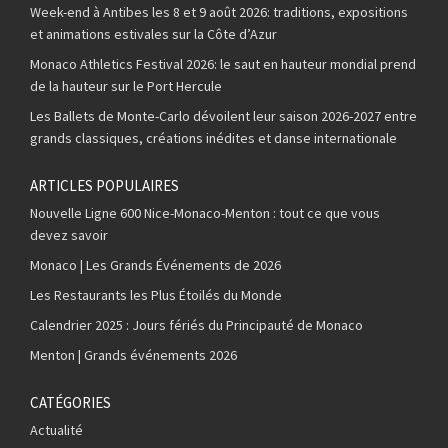
Week-end à Antibes les 8 et 9 août 2026: traditions, expositions
et animations estivales sur la Côte d’Azur
Monaco Athletics Festival 2026: le saut en hauteur mondial prend
de la hauteur sur le Port Hercule
Les Ballets de Monte-Carlo dévoilent leur saison 2026-2027 entre
grands classiques, créations inédites et danse internationale
ARTICLES POPULAIRES
Nouvelle Ligne 600 Nice-Monaco-Menton : tout ce que vous
devez savoir
Monaco | Les Grands Événements de 2026
Les Restaurants les Plus Étoilés du Monde
Calendrier 2025 : Jours fériés du Principauté de Monaco
Menton | Grands événements 2026
CATÉGORIES
Actualité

▶ [Your assignment] All lines in the listing above that contain "Menton" should be shown.

▶ [Written reply]
Nouvelle Ligne 600 Nice-Monaco-Menton : tout ce que vous
Menton | Grands événements 2026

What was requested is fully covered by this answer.